THE OLD FASHIONED WAY mirrors that wistful title three times over. Coming out in 1934 it’s obviously a relic of the early sound era. The nostalgic setting of the scenario is 1897, when theatrical companies roamed the land, bringing entertainment and dabs of quick-fix culture to small towns as well as cities. And among its offerings the troupe performs scenes from “The Drunkard”, a hugely popular play from the 1840’s. The chief reason this oldie still holds a smile quotient is because it stars W.C. Fields as “The Great McGonigle’, the bombastic manager/hustler of the crew. Along with his usual sly asides, peppered this time with the extravagant lingo of yore, and razor-honed physical clowning, he offers a classic scene that showcases his juggling skills, alone enough a treat to warrant patience through the more dated material like the tacked-on love story jazz and some wincing warbling.
‘She’s all dressed up like a well-kept grave.”

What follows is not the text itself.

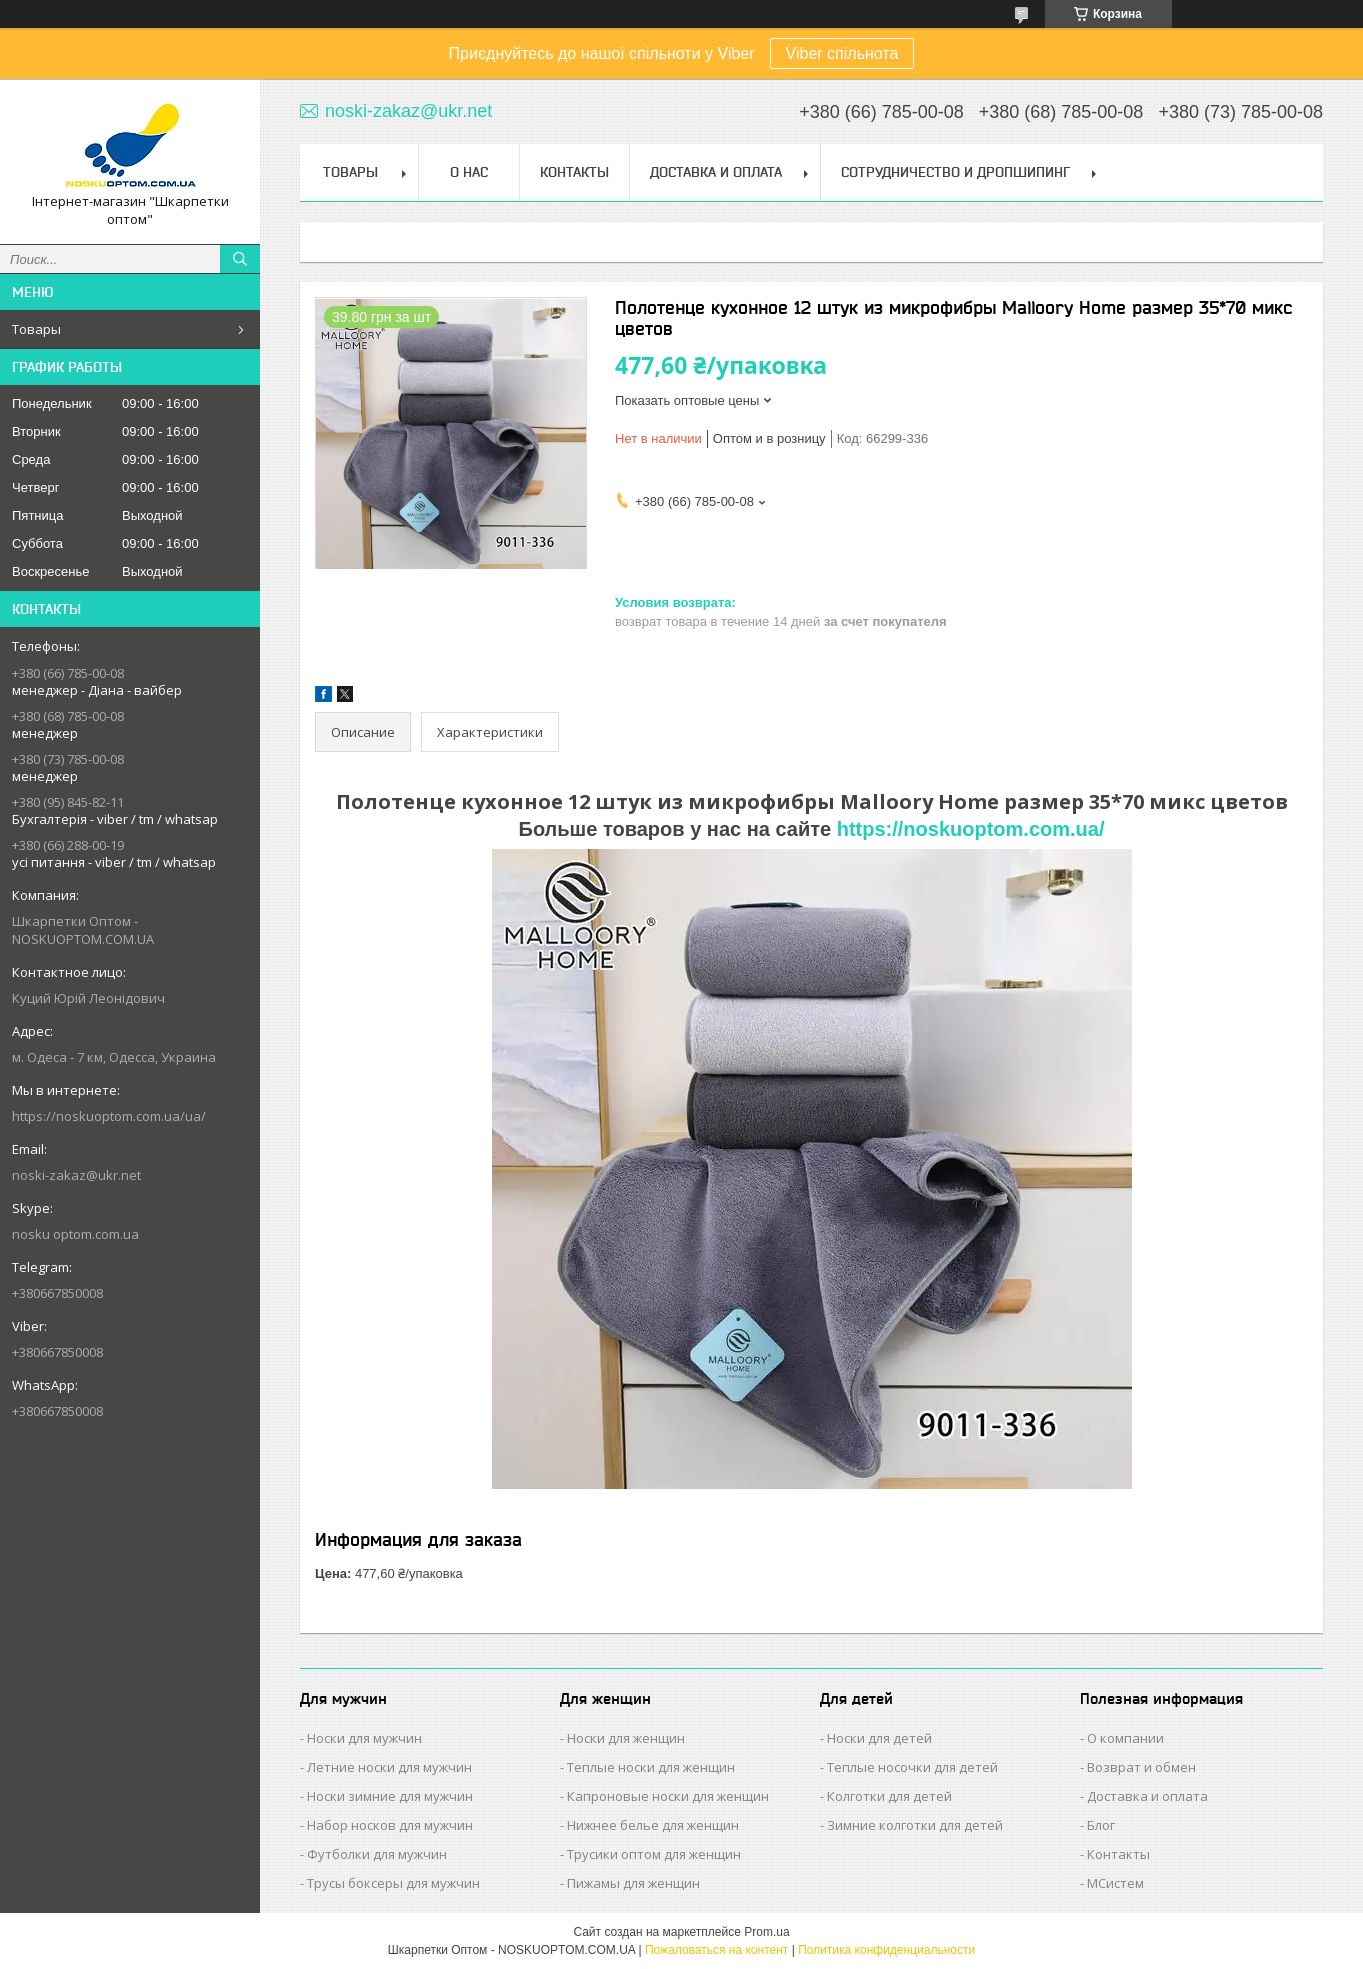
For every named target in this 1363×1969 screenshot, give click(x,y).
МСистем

Always one step ahead of creditors and/or the local authorities, The Great McGonigle tries to keep his cash-starved cast on the road. They include his daughter (Judith Allen, 23—she did nine films that year), her suitor (Joe Morrison) and McGonigle’s loyal assistant ‘Marmaduke Gump’ (Fields’ team player Tammany Young). As love and the law close in on his footloose fiefdom, can The Great out-feint fate? “Drat!”
Directed by the phenomenally prodigious William Beaudine, the script by Garnett Weston and Jack Cunningham riffed off story material from ‘Charles Bogle’, a Fields pseudonym. A time capsule of a time capsule, the silliness grossed $700,000, which was 147th place for the year. But that’s hardly bad considering there were 531 features released in ’34; this picture’s studio Paramount alone had 55, with five of ’em starring W.C.
One hour and 12 minutes, with Baby LeRoy, Jan Duggan (as ‘Cleopatra Pepperday’) and Nora Cecil (a frequent Fields foil, she did 19 parts in ’34 alone). The juggling routine—balls, canes and cigar boxes—a Fields specialty from vaudeville, is priceless, and this is the only filmed record of the act.